Given information Start Marker

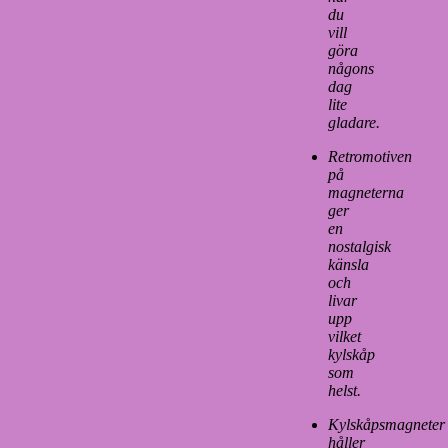
du
vill
göra
någons
dag
lite
gladare.
Retromotiven
på
magneterna
ger
en
nostalgisk
känsla
och
livar
upp
vilket
kylskåp
som
helst.
Kylskåpsmagneter
håller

Given information End Marker

## Try it
The copy should hold every entry above word for word and none of the pictures.

## Expected answer
du
vill
göra
någons
dag
lite
gladare.
Retromotiven
på
magneterna
ger
en
nostalgisk
känsla
och
livar
upp
vilket
kylskåp
som
helst.
Kylskåpsmagneter
håller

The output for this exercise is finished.